- Gowargo Gowargo
- Coordinates: 26°47′N 64°16′E﻿ / ﻿26.783°N 64.267°E
- Country: Pakistan
- Province: Balochistan
- District: Panjgur District

Area
- • Tehsil of Panjgur District: 1,471 km^{2} (568 sq mi)

Population (2023)
- • Tehsil of Panjgur District: 31,718
- • Density: 21.56/km^{2} (55.8/sq mi)
- • Urban: 0 (0%)
- • Rural: 31,718 (100%)

Literacy
- • Literacy rate: Total: (27.57%); Male: (31.66%); Female: (22.55%);
- Time zone: UTC+5 (PST)
- Main languages: 31,657 Balochi, 30 Kashmiri, 21 Urdu

= Gowargo Tehsil =

Pakistani administrative area

Gowargo Tehsil is an administrative subdivision (tehsil) of Panjgur District in southwestern Balochistan, Pakistan. It covers an area of 1471 sqkm. As per the 2023 Pakistani census, the tehsil's population stood at 31,718. The town of Gowargo serves as the tehsil headquarters.

==Geography==
Gowargo Tehsil lies in the south of Panjgur District. It is bordered by Paroom Tehsil to the west, Gichk Tehsil to the north and east, Hoshab Tehsil of Kech District to the south, and Awaran Tehsil to the southeast. The landscape is arid and rocky, consistent with the surrounding region, located in the dry tropical thorn and scrub vegetation zone characteristic of Makran. It is largely uninhabited, hilly, and with elevations averaging around 1000 m. The terrain is arid, featuring ephemeral rivers and drought-resistant xerophytic vegetation.

==Population==
As per the 2023 national census, Gowargo Tehsil has a population of 31,718, all of whom reside in rural areas. The town of Gowargo serves as the tehsil headquarters. There are 9,059 households, all in rural settings.
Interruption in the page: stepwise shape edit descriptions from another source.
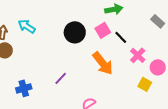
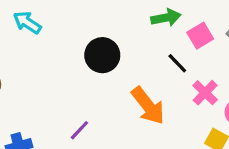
cyan arrow: (27, 26) -> (27, 23), moved
pink square: (103, 30) -> (200, 36), moved

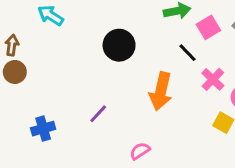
orange arrow: (148, 106) -> (161, 91), turned 51

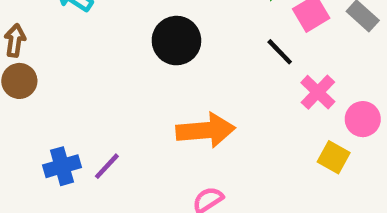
orange arrow: (161, 91) -> (206, 130), moved, turned -108
purple line: (98, 114) -> (107, 166), moved

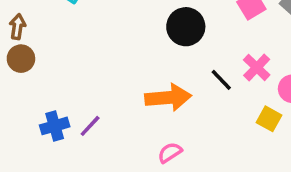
black circle: (176, 41) -> (186, 27), moved
black line: (280, 52) -> (221, 80), moved

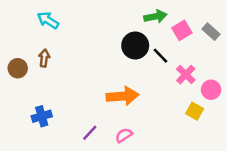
brown arrow: (17, 27) -> (44, 58), moved
black line: (221, 80) -> (160, 56), moved
purple line: (90, 126) -> (90, 133), moved

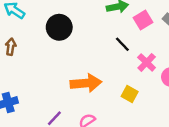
black circle: (135, 45) -> (59, 27), moved
yellow square: (195, 111) -> (130, 94), moved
The overall literacy rate is 27.57%, including 31.66% among males and 22.55% among females, pointing to persistent educational disparities, particularly for women.

===Languages===
Balochi is the overwhelmingly dominant language in Gowargo Tehsil, accounting for approximately 99.81% of the population. Other languages reported include Kashmiri (30 speakers, ~0.09%) and Urdu (21 speakers, ~0.07%).